Gruber completed her M.A. (2005) and Ph.D. (2009) in Psychology also at UC Berkeley. As a graduate student she worked with Ann Kring, Sheri Johnson, and Dacher Keltner. Her dissertation was supervised by Allison Harvey.

==Academic career==
Gruber joined the Department of Psychology at Yale University as an assistant professor in 2009, where she was director of the Yale Positive Emotion and Psychopathology lab. At Yale she was awarded Arthur Greer Memorial Prize for Outstanding Junior Faculty for her research on the potentially negative consequences of positive emotion. In 2014 she moved to Department of Psychology and Neuroscience at the University of Colorado Boulder, and is a professor in the clinical science area.

===Research areas===

====Negative impacts of positive emotions: Psychopathology and bipolar disorder====
Gruber conducts experimental research and articulates theoretical models on the ways different types of positive emotions impact well-being and health, with a special focus on negative aspects.
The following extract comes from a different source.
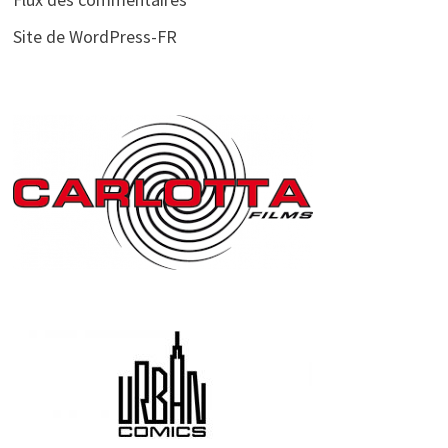
Site de WordPress-FR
Positive emotions may provide the basis for dysfunction and suboptimal outcomes. This area of research is sometimes known as "positive emotion disturbance". Gruber has noted that exposure to patients diagnosed with bipolar disorder inspired her to study potential negative consequences of heightened euphoria during mania.

====Happiness====
According to Gruber, research supports that happiness is "not one single thing," but is composed of "feelings, thoughts, behaviors and even the way our body responds." She notes that there's evidence supporting that direct focus on achieving happiness can backfire; "people report feeling less happy the more they try to pursue it." Such evidence suggests not to “focus on the pursuit of happiness", but to "focus on other people, things you’re grateful for and doing things for others as opposed [for] yourself.”

Gruber has conducted studies suggesting that seeking happiness can have negative effects, such as failure to meet over-high expectations. She has collaborated with Iris Mauss, whose research has similarly shown that the more people strive for happiness, the more likely they will set up too high of standards and feel disappointed.

Gruber has argued that happiness conceived of merely in terms of positive affect can have negative effects. It may trigger a person to be more sensitive, more gullible, less successful, and more likely to undertake high risk behaviours.

===Recognitions and awards===

Gruber's research has been recognized by several awards including the 2011 Association for Psychological Science’s Rising Star Award, the 2016 Association for Psychological Science’s Janet Taylor Spence Award for Transformative Early Career Contributions, the 2012 Society for Research in Psychopathology's Early Career Award, and two NARSAD Young Investigator Awards in 2014 and 2019 from the Brain & Behavior Research Foundation.

===Other activities===

Gruber has taught courses on emotion, happiness, and psychopathology. Her teaching has been recognized by several awards, including the 2024 President's Teaching Scholar, 2023 Cogswell Award for Inspirational Instruction, 2022 Boulder Faculty Assembly Excellence in Teaching and Pedagogy Award, and 2020 UROP Outstanding Faculty Mentor Award.

Gruber is engaged in science outreach and distribution of the science of emotions and mental health for the broader public. She has authored popular pieces for media such as Slate (magazine) and Scientific American. She developed a #TalkMentalIllness campaign, an Experts in Emotion Interview Series at Yale University, and a free online course in Human Emotion available through YouTube and iTunes. She has given a TEDx talk on the “dark side” of happiness. She has written on the mental health crisis sparked by the COVID-19 pandemic.

Gruber is involved in mentoring new generations of scientists and the advancement of women and underrepresented minorities in science. She is co-author of a monthly column for young scientists in Science Careers, received an IMPART grant to co-lead a workshop on the advancement of underrepresented populations in the science, and has written on the future of women in psychological research.

Gruber has joined David Myers and Nathan DeWall as co-author of a world best-selling introductory psychology textbook.